9668	That's exactly what this patch is doing.

wjschmidt added inline comments.Jun 15 2022, 6:20 AM

llvm/lib/Transforms/Vectorize/SLPVectorizer.cpp
9668	To be clear, the current patch does fix the tryToVectorizeList case. It just doesn't hide that aspect of things in TTI.

ABataev added inline comments.Jun 15 2022, 6:21 AM

llvm/lib/Transforms/Vectorize/SLPVectorizer.cpp
9668	I mean, can we do it in TTI?

wjschmidt added inline comments.Jun 15 2022, 6:25 AM

llvm/lib/Transforms/Vectorize/SLPVectorizer.cpp
9668	The problem is that you have to pick one way or the other to look at things if you do it in TTI. You either have to say, the cost of an add is free if it's fed by a multiply, or the cost of a multiply is free if it feeds into an add. If you do both of these things, you end up undercounting the cost. I don't see a practical way to do this in TTI that solves both problems in SLP. One is looking at things from a multiply point of view and the other from the add point of view.

ABataev added inline comments.Jun 15 2022, 6:29 AM

llvm/lib/Transforms/Vectorize/SLPVectorizer.cpp
9668	Yes, agree.

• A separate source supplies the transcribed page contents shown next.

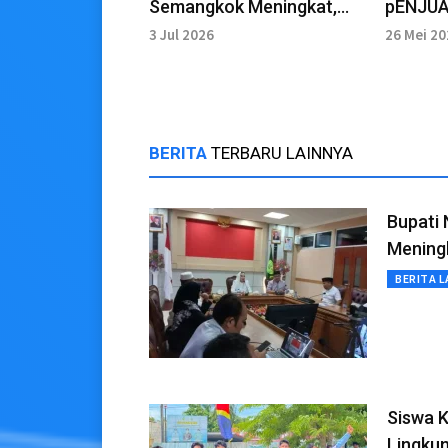
Semangkok Meningkat,
pENJUALA
Warga Ranai Mulai Berburu
Bapak S
3 Jul 2026
26 Mei 2
ke Hutan
Tajam
BERITA
TERBARU LAINNYA
Bupati 
Mening
BERITA L
Siswa 
Lingkun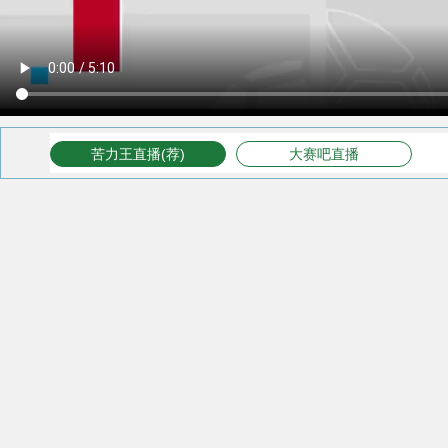
苦力王直播(荐)
大赛吧直播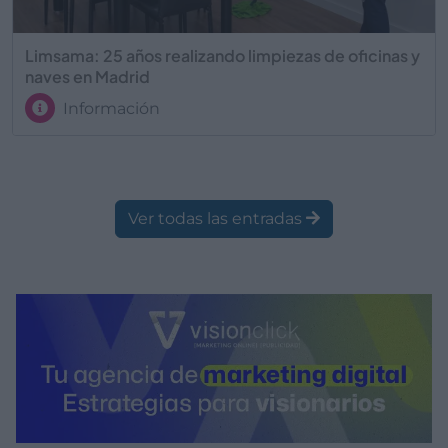
Limsama: 25 años realizando limpiezas de oficinas y
naves en Madrid
Información
Ver todas las entradas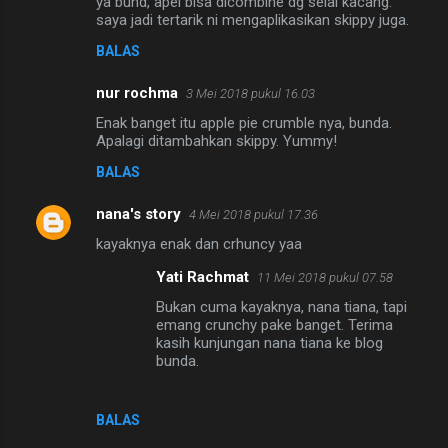
ya bund, apel bisa dicombine dg selai kacang.
saya jadi tertarik ni mengaplikasikan skippy juga.
BALAS
nur rochma
3 Mei 2018 pukul 16.03
Enak banget itu apple pie crumble nya, bunda.
Apalagi ditambahkan skippy. Yummy!
BALAS
nana's story
4 Mei 2018 pukul 17.36
kayaknya enak dan crhuncy yaa
Yati Rachmat
11 Mei 2018 pukul 07.58
Bukan cuma kayaknya, nana tiana, tapi
emang crunchy pake banget. Terima
kasih kunjungan nana tiana ke blog
bunda.
BALAS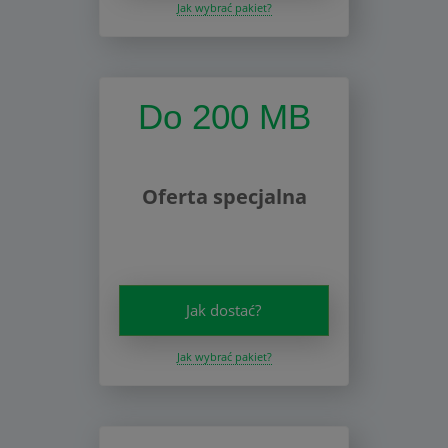
Jak wybrać pakiet?
Do 200 MB
Oferta specjalna
Jak dostać?
Jak wybrać pakiet?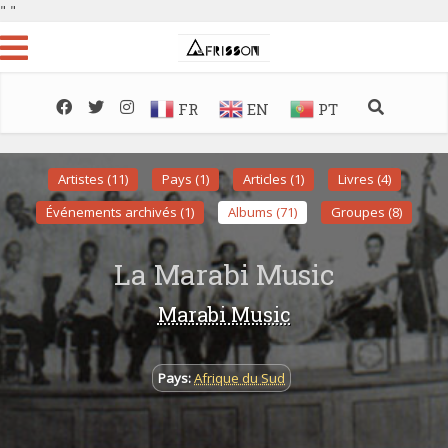
"
"
FR
EN
PT
Artistes (11)
Pays (1)
Articles (1)
Livres (4)
Événements archivés (1)
Albums (71)
Groupes (8)
La Marabi Music
Marabi Music
Pays:
Afrique du Sud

Can we try to have free muls if they are used by adds?Do you foresee any problems with this approach?

wjschmidt added inline comments.Jun 15 2022, 6:37 AM

llvm/lib/Transforms/Vectorize/SLPVectorizer.cpp
9668	I implemented a prototype that gave us free adds if they use multiplies. I didn't see any regressions from this. I haven't tried it the other way around (free multiplies if used only by a single add each). If we did that, my guess is we probably still wouldn't see regressions. However, we also wouldn't see much benefit, because now the other case (the horizontal reduction case) will no longer be fixed by the TTI solution. Either way we end up having to have code in SLP that special-cases FMAs somewhere. My feeling is that it's sensible for TTI to provide the interface that calculates the savings of an FMA, but the burden needs to be on the users of TTI (SLP for now, but perhaps others) to determine when to use it. I really do understand why it would be preferable to hide everything in the TTI layer, so nobody ever has to worry about it again, but because users can come at the problem from two directions, it's hard for a simple interface like getArithmeticInstrCost to hide the complexity.

ABataev added inline comments.Jun 15 2022, 6:42 AM

llvm/lib/Transforms/Vectorize/SLPVectorizer.cpp
9668	However, we also wouldn't see much benefit, because now the other case (the horizontal reduction case) will no longer be fixed by the TTI solution. What's the problem with the reduction here? I understand, but let's try to evaluate possible solutions before having final decision.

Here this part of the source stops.